对于小字符串,这无关紧要。如果你有大字符串,你最好将它们存储在向量中或作为部件存储在其他一些集合中。并添加您的算法以处理这样的数据集而不是一个大字符串。

I prefer std::ostringstream for complex concatenation.

我更喜欢 std::ostringstream 进行复杂的连接。

回答by Pete Kirkham

As with most things, it's easier not to do something than to do it.

与大多数事情一样,不做某事比做某事容易。

If you want to output large strings to a GUI, it may be that whatever you're outputting to can handle the strings in pieces better than as a large string (for example, concatenating text in a text editor - usually they keep lines as separate structures).

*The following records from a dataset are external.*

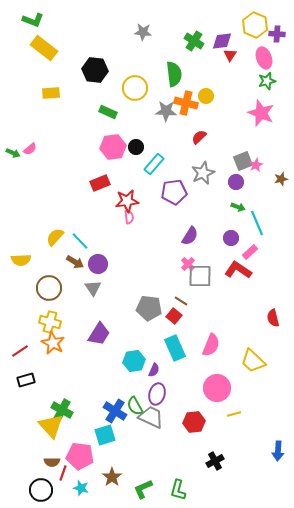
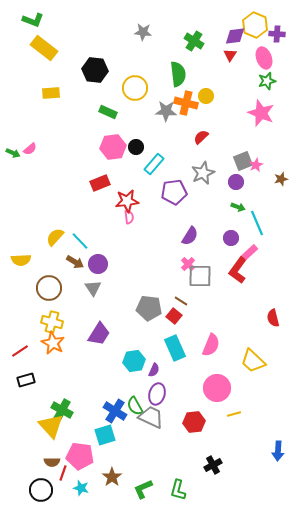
purple diamond at (222, 41): moved 13 px right, 5 px up
green semicircle at (174, 74): moved 4 px right
red semicircle at (199, 137): moved 2 px right
red L-shape at (238, 270): rotated 88 degrees counterclockwise
yellow cross at (50, 322): moved 2 px right
black cross at (215, 461): moved 2 px left, 4 px down
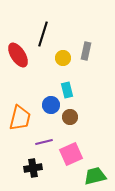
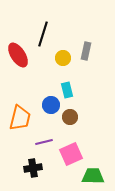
green trapezoid: moved 2 px left; rotated 15 degrees clockwise
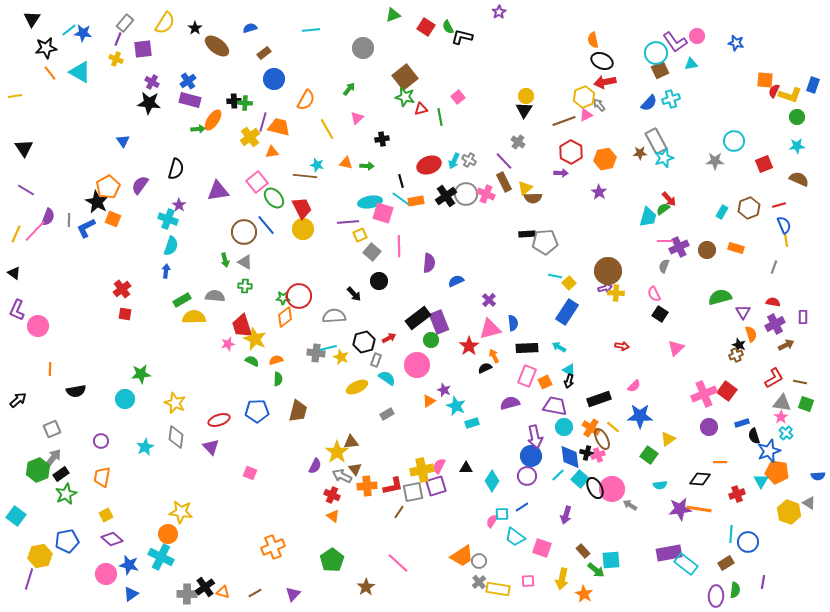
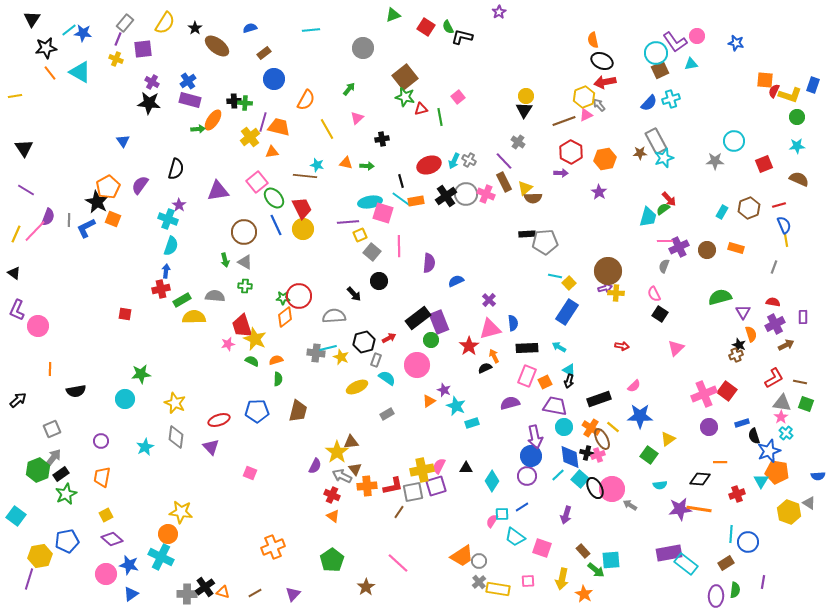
blue line at (266, 225): moved 10 px right; rotated 15 degrees clockwise
red cross at (122, 289): moved 39 px right; rotated 24 degrees clockwise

如果您想将大字符串输出到 GUI,则可能是无论您输出到什么,都可以比大字符串更好地处理字符串(例如,在文本编辑器中连接文本 - 通常它们将行保持为单独的结构)。

If you want to output to a file, stream the data rather than creating a large string and outputting that.

如果要输出到文件,请流式传输数据,而不是创建一个大字符串并输出。

I've never found a need to make concatenation faster necessary if I removed unnecessary concatenation from slow code.

如果我从慢代码中删除了不必要的连接,我从来没有发现需要使连接更快。